The lines from the beginning of the records below through the one holding "radio Mix d.o.o." are to be copied exactly; leave the pictures out.

*** Supplied information Section Begins ***

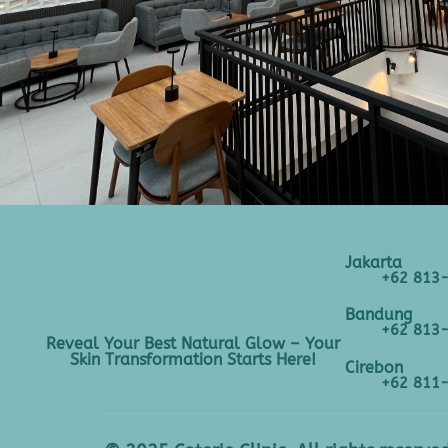
Jakarta
+62 813
Bandung
+62 813
Reveal Your Best Natural Glow – Your
Skin Transformation Starts Here!
Cirebon
+62 811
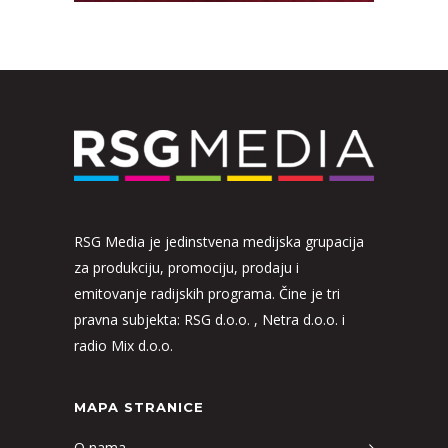
RSG Media je jedinstvena medijska grupacija
za produkciju, promociju, prodaju i
emitovanje radijskih programa. Čine je tri
pravna subjekta: RSG d.o.o. , Netra d.o.o. i
radio Mix d.o.o.
MAPA STRANICE
O nama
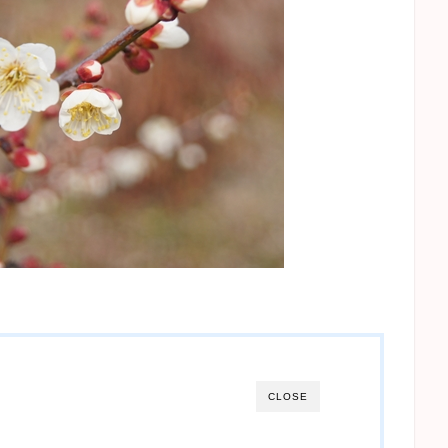
CLOSE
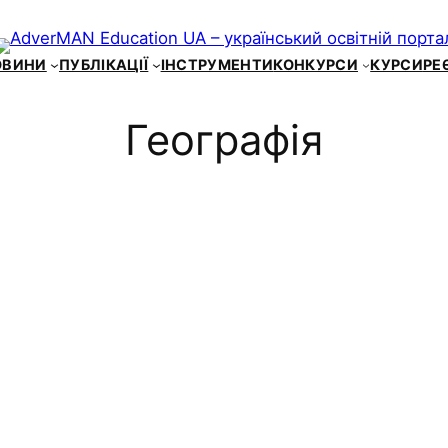
ОВИНИ
ПУБЛІКАЦІЇ
ІНСТРУМЕНТИ
КОНКУРСИ
КУРСИ
РЕ
Географія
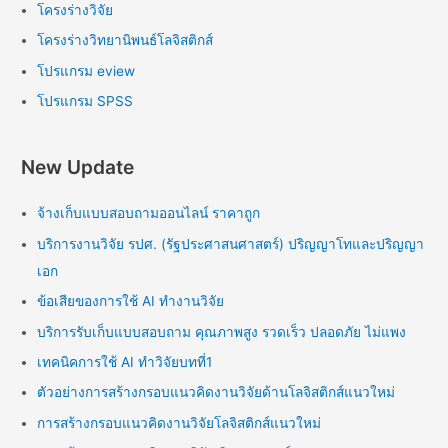
โครงร่างวิจัย
โครงร่างวิทยานิพนธ์โลจิสติกส์
โปรแกรม eview
โปรแกรม SPSS
New Update
จ้างเก็บแบบสอบถามออนไลน์ ราคาถูก
บริการงานวิจัย รปศ. (รัฐประศาสนศาสตร์) ปริญญาโทและปริญญา
เอก
ข้อเสียของการใช้ AI ทำงานวิจัย
บริการรับเก็บแบบสอบถาม คุณภาพสูง รวดเร็ว ปลอดภัย ไม่แพง
เทคนิคการใช้ AI ทำวิจัยบทที่1
ตัวอย่างการสร้างกรอบแนวคิดงานวิจัยด้านโลจิสติกส์แนวใหม่
การสร้างกรอบแนวคิดงานวิจัยโลจิสติกส์แนวใหม่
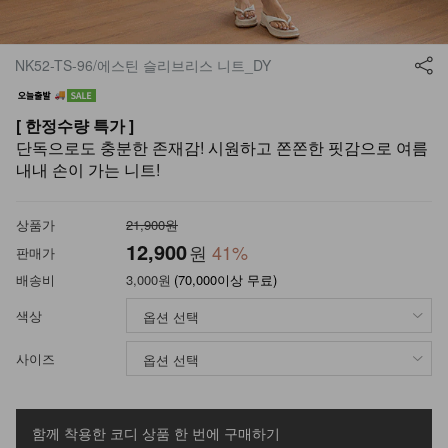
NK52-TS-96/에스틴 슬리브리스 니트_DY
[ 한정수량 특가 ]
단독으로도 충분한 존재감! 시원하고 쫀쫀한 핏감으로 여름
내내 손이 가는 니트!
상품가
21,900원
12,900
원
41
%
판매가
배송비
3,000원
(70,000이상 무료)
색상
사이즈
함께 착용한 코디 상품
한 번에 구매하기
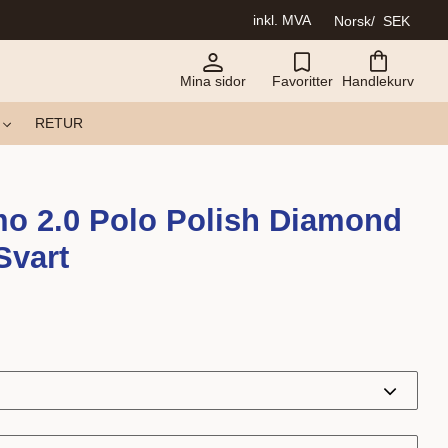
inkl. MVA
Norsk
SEK
Mina sidor
Favoritter
Handlekurv
RETUR
o 2.0 Polo Polish Diamond
Svart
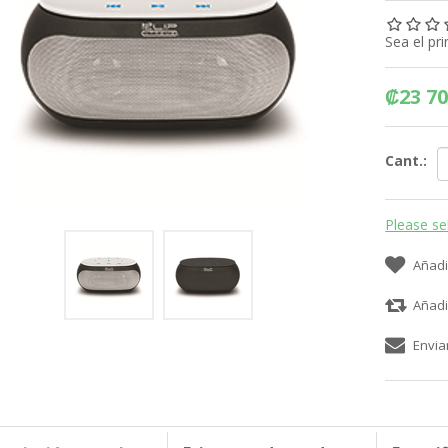
Sea el pr
₡23 70
Cant.:
Please se
Añadi
Añadi
Envia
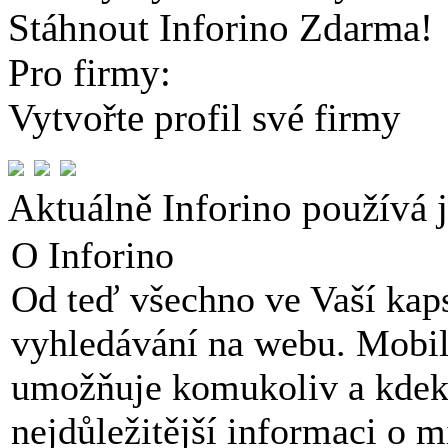
Stáhnout Inforino Zdarma!
Pro firmy:
Vytvořte profil své firmy
Aktuálně Inforino používá 
O Inforino
Od teď všechno ve Vaší kap
vyhledávání na webu. Mobil
umožňuje komukoliv a kdeko
nejdůležitější informaci o m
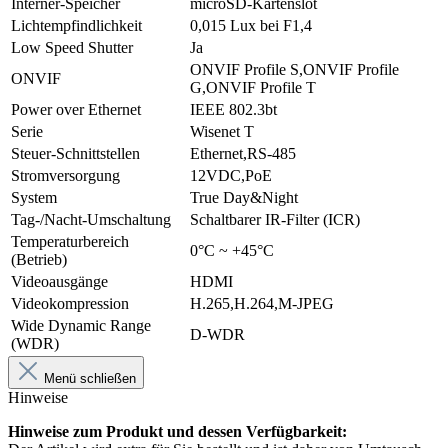
Interner-Speicher
microSD-Kartenslot
Lichtempfindlichkeit
0,015 Lux bei F1,4
Low Speed Shutter
Ja
ONVIF Profile S,ONVIF Profile
ONVIF
G,ONVIF Profile T
Power over Ethernet
IEEE 802.3bt
Serie
Wisenet T
Steuer-Schnittstellen
Ethernet,RS-485
Stromversorgung
12VDC,PoE
System
True Day&Night
Tag-/Nacht-Umschaltung
Schaltbarer IR-Filter (ICR)
Temperaturbereich
0°C ~ +45°C
(Betrieb)
Videoausgänge
HDMI
Videokompression
H.265,H.264,M-JPEG
Wide Dynamic Range
D-WDR
(WDR)
Menü schließen
Hinweise
Hinweise zum Produkt und dessen Verfügbarkeit:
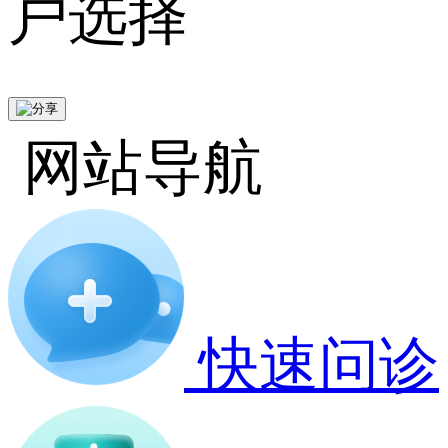
户选择
网站导航
快速问诊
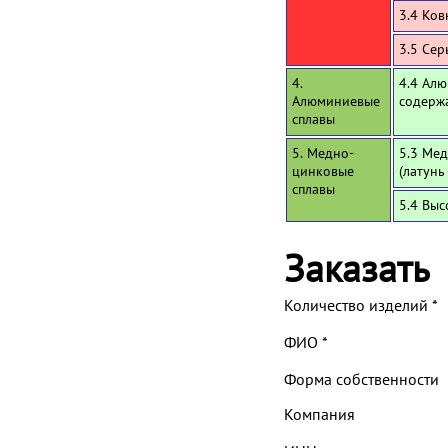
3.4 Ков
3.5 Се
4.
4.4 Алю
Алюминиевые
содерж
сплавы
5. Медно-
5.3 Мед
цинковые
(латунь
сплавы
5.4 Вы
Заказать
Количество изделий
*
ФИО
*
Форма собственности
Компания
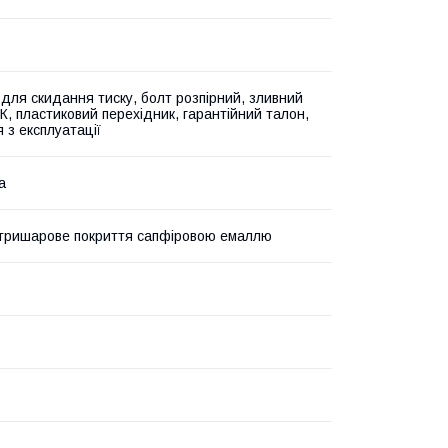
 для скидання тиску, болт розпірний, зливний
К, пластиковий перехідник, гарантійний талон,
я з експлуатації
а
тришарове покриття сапфіровою емаллю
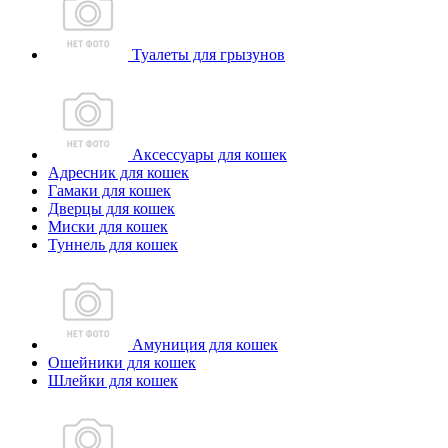
Туалеты для грызунов
Аксессуары для кошек
Адресник для кошек
Гамаки для кошек
Дверцы для кошек
Миски для кошек
Туннель для кошек
Амуниция для кошек
Ошейники для кошек
Шлейки для кошек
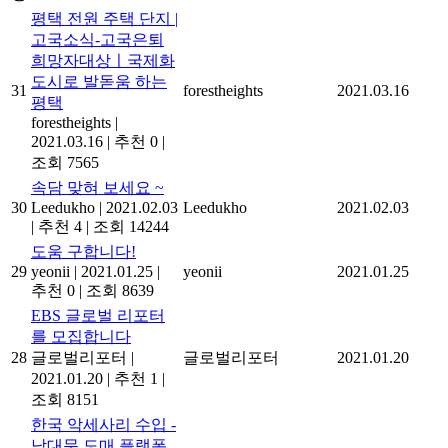
평택 전원 주택 단지 |
고국소식-고국은퇴
희망자대상ㅣ국제화
도시로 발돋움 하는
31
forestheights
2021.03.16
평택
forestheights
|
2021.03.16
|
추천 0
|
조회 7565
속담 맞혀 보세요 ~
30
Leedukho
|
2021.02.03
Leedukho
2021.02.03
|
추천 4
|
조회 14244
도움 구합니다!
29
yeonii
|
2021.01.25
|
yeonii
2021.01.25
추천 0
|
조회 8639
EBS 글로벌 리포터
를 모집합니다
28
글로벌리포터
|
글로벌리포터
2021.01.20
2021.01.20
|
추천 1
|
조회 8151
한국 악세사리 수입 -
남대문 도매 플랫폼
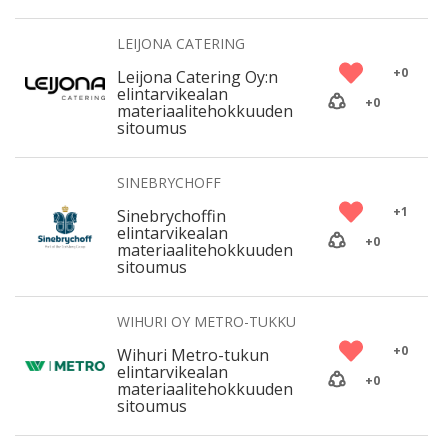
LEIJONA CATERING
+
0
Leijona Catering Oy:n
elintarvikealan
+
0
materiaalitehokkuuden
sitoumus
SINEBRYCHOFF
+
1
Sinebrychoffin
elintarvikealan
+
0
materiaalitehokkuuden
sitoumus
WIHURI OY METRO-TUKKU
+
0
Wihuri Metro-tukun
elintarvikealan
+
0
materiaalitehokkuuden
sitoumus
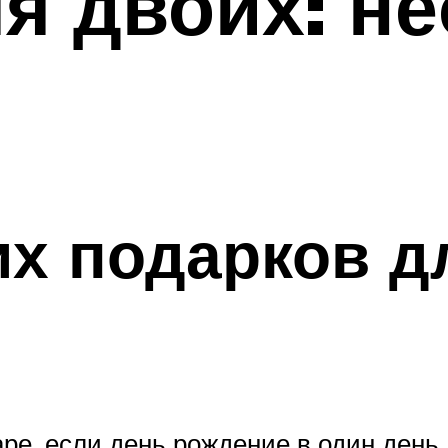
я двоих: н
х подарков д
е, если день рождение в один день,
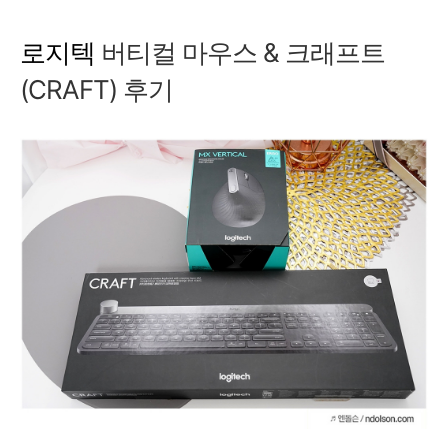
로지텍
버티컬 마우스 & 크래프트
(CRAFT) 후기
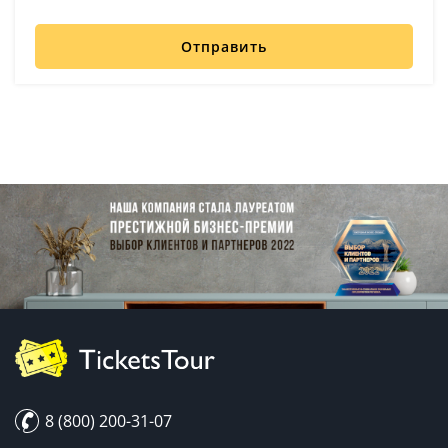
Отправить
8 (800) 200-31-07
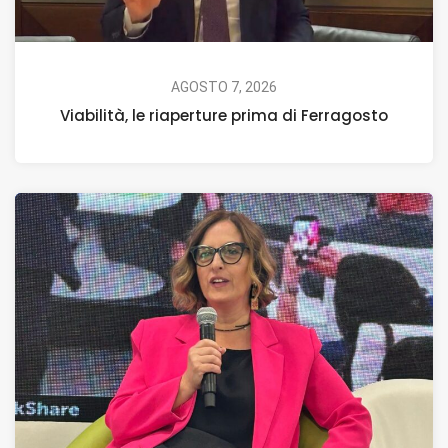
AGOSTO 7, 2026
Viabilità, le riaperture prima di Ferragosto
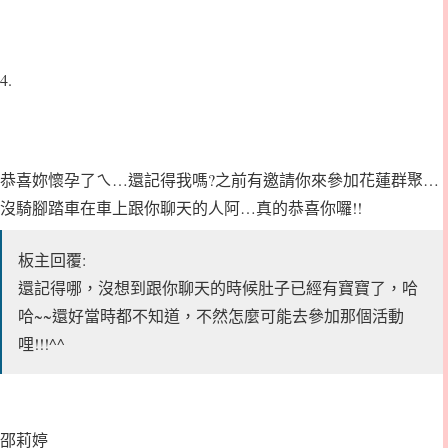
4.
恭喜妳懷孕了ㄟ…還記得我嗎?之前有邀請你來參加花蓮群聚…
沒騎腳踏車在車上跟你聊天的人阿…真的恭喜你囉!!
板主回覆:
還記得哪，沒想到跟你聊天的時候肚子已經有寶寶了，哈
哈~~還好當時都不知道，不然怎麼可能去參加那個活動
哩!!!^^
邵莉婷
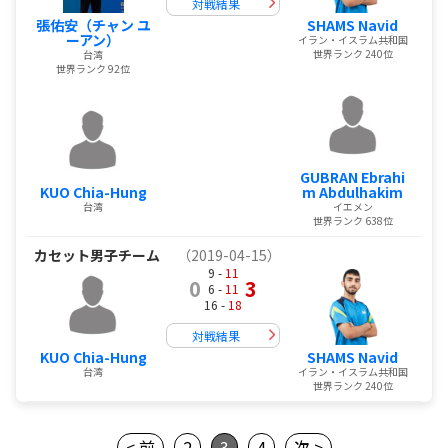
対戦結果
張佑安（チャン ユ
SHAMS Navid
ーアン）
イラン・イスラム共和国
世界ランク 240位
台湾
世界ランク 92位
GUBRAN Ebrahi
KUO Chia-Hung
m Abdulhakim
台湾
イエメン
世界ランク 638位
カセット男子チーム
（2019-04-15）
9 -
11
0
3
6 -
11
16 -
18
対戦結果
KUO Chia-Hung
SHAMS Navid
台湾
イラン・イスラム共和国
世界ランク 240位
< 前
2
3
4
次 >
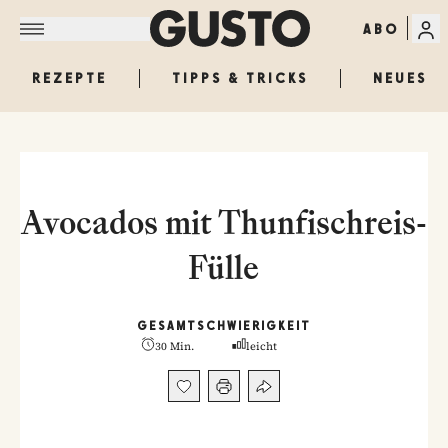
ABO
REZEPTE
TIPPS & TRICKS
NEUES
Avocados mit Thunfischreis-
Fülle
GESAMT
SCHWIERIGKEIT
30 Min.
leicht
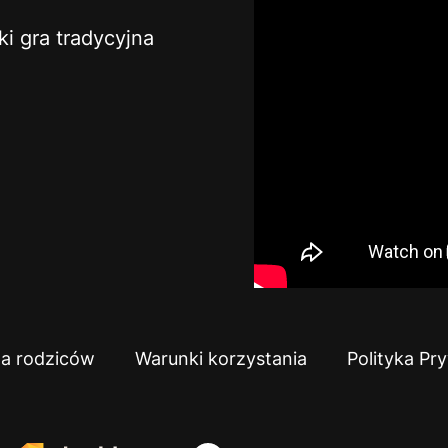
ki gra tradycyjna
la rodziców
Warunki korzystania
Polityka Pr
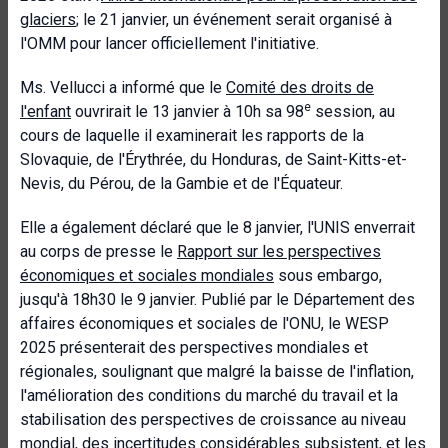
glaciers
; le 21 janvier, un événement serait organisé à
l'OMM pour lancer officiellement l'initiative.
Ms. Vellucci a informé que le
Comité des droits de
e
l'enfant
ouvrirait le 13 janvier à 10h sa 98
session, au
cours de laquelle il examinerait les rapports de la
Slovaquie, de l'Érythrée, du Honduras, de Saint-Kitts-et-
Nevis, du Pérou, de la Gambie et de l'Équateur.
Elle a également déclaré que le 8 janvier, l'UNIS enverrait
au corps de presse le
Rapport sur les perspectives
économiques et sociales mondiales
sous embargo,
jusqu'à 18h30 le 9 janvier. Publié par le Département des
affaires économiques et sociales de l'ONU, le WESP
2025 présenterait des perspectives mondiales et
régionales, soulignant que malgré la baisse de l'inflation,
l'amélioration des conditions du marché du travail et la
stabilisation des perspectives de croissance au niveau
mondial, des incertitudes considérables subsistent, et les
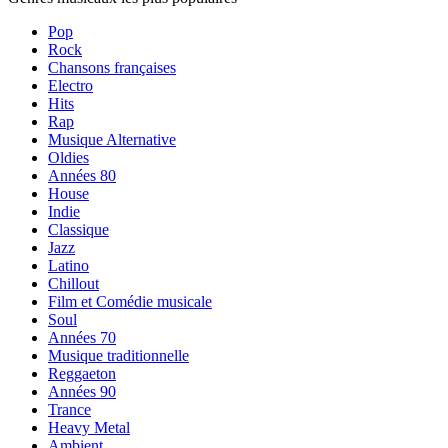
Pop
Rock
Chansons françaises
Electro
Hits
Rap
Musique Alternative
Oldies
Années 80
House
Indie
Classique
Jazz
Latino
Chillout
Film et Comédie musicale
Soul
Années 70
Musique traditionnelle
Reggaeton
Années 90
Trance
Heavy Metal
Ambient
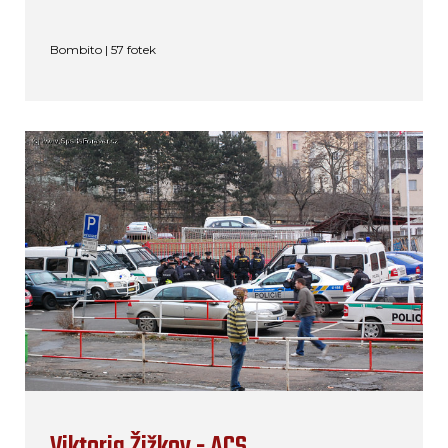
Bombito | 57 fotek
Viktoria Žižkov - ACS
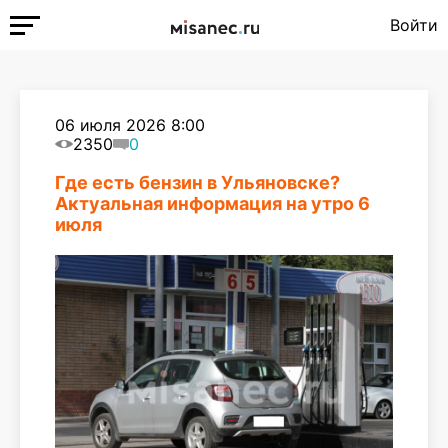
Войти
06 июля 2026 8:00
2350
0
Где есть бензин в Ульяновске?
Актуальная информация на утро 6
июля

*** Supplied information Section Ends ***

*Reply*.
Jakarta
+62 813
Bandung
+62 813
Reveal Your Best Natural Glow – Your
Skin Transformation Starts Here!
Cirebon
+62 811
RSG Media je jedinstvena medijska grupacija
za produkciju, promociju, prodaju i
emitovanje radijskih programa. Čine je tri
pravna subjekta: RSG d.o.o. , Netra d.o.o. i
radio Mix d.o.o.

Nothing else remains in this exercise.